しかし、今議論すべき議題はこれではないと、再び会話を仕切りなおす。
「このご時勢、いかなる手段をもってでも国を守らねばならないという訳ですか……
それで、貴女と私を交渉役として使わせたのですね」
「ああ、我々二家の管理下で動く事を受け入れるならば、再びの繁栄を約束しようというわけさ」
二人の気配に気付いた村人達がぞろぞろと家屋から出てきた。
おそらく、部外者を警戒しているのだろう。
各々の手には、鍬やら鋤やら鎌、彼らなりの【武器】が構えられている。
「まあまあ、これは盛大な歓迎で……とほほ、参りましたねえ」
壇ノ浦はひきつりながら口角をぐいと上げて無理やり笑顔につくる。
しかし、なんとか繕った友好的表情に反して、手元はしっかりと腰に刺した刀剣に添えられている。
その手元をちらりと見て、時花はくすりと笑った。
「おや、ちゃんと戦うんだね」
「そ、そんな!!当たり前じゃないですか!!!僕は軍人ですよ!!」
「良かった。
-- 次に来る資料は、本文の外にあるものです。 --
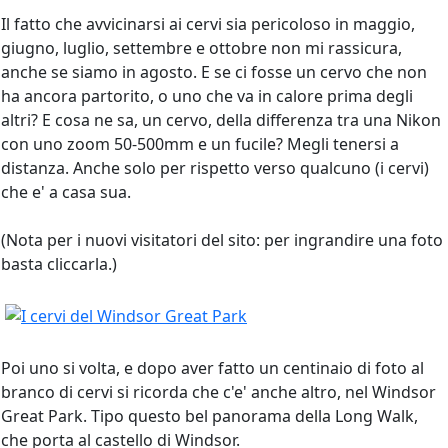
Il fatto che avvicinarsi ai cervi sia pericoloso in maggio,
giugno, luglio, settembre e ottobre non mi rassicura,
anche se siamo in agosto. E se ci fosse un cervo che non
ha ancora partorito, o uno che va in calore prima degli
altri? E cosa ne sa, un cervo, della differenza tra una Nikon
con uno zoom 50-500mm e un fucile? Megli tenersi a
distanza. Anche solo per rispetto verso qualcuno (i cervi)
che e' a casa sua.
(Nota per i nuovi visitatori del sito: per ingrandire una foto
basta cliccarla.)
Poi uno si volta, e dopo aver fatto un centinaio di foto al
branco di cervi si ricorda che c'e' anche altro, nel Windsor
Great Park. Tipo questo bel panorama della Long Walk,
che porta al castello di Windsor.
もし君が村民の不殺生を論じだしたら、
この場で眉間を撃ち抜いてやろうと思ってたよ、うん、よかった」
「えっ……」
壇ノ浦は、彼女のあっけらかんとした殺意に、絶句した。
しかし、またあの感覚が湧きあがってくる。
薔薇の娘の、無邪気なる魅了。
彼女が自分に向ける意識は、殺意すらも愛らしく、愛おしい。そう思わずにはいられない。
と、そのとき、村人をかき分けて、老人が前に出た。
「ようお出でなすった。立桐さんと壇ノ浦さん。ワシが足摺の当主じゃ」
老人が語ったその字を聞いた壇ノ浦の表情は思わず引きつった。
幾時代に渡り、人を呪い殺める事を司ってきた名前に遜色のない存在感。
【死臭】とでもいうべきか、対面した相手を不快にさせる気を纏っている。
「立桐様、度々足を運んで頂き、申し訳ありませんなあ…さ、我が家へお出でください」
「ついに、交渉開始というわけですね…」
壇ノ浦は唾を飲むと、時花を守る様に先行して老人の後につく。
そして時花は動じず、堂々たる振る舞いで後に続くのだった。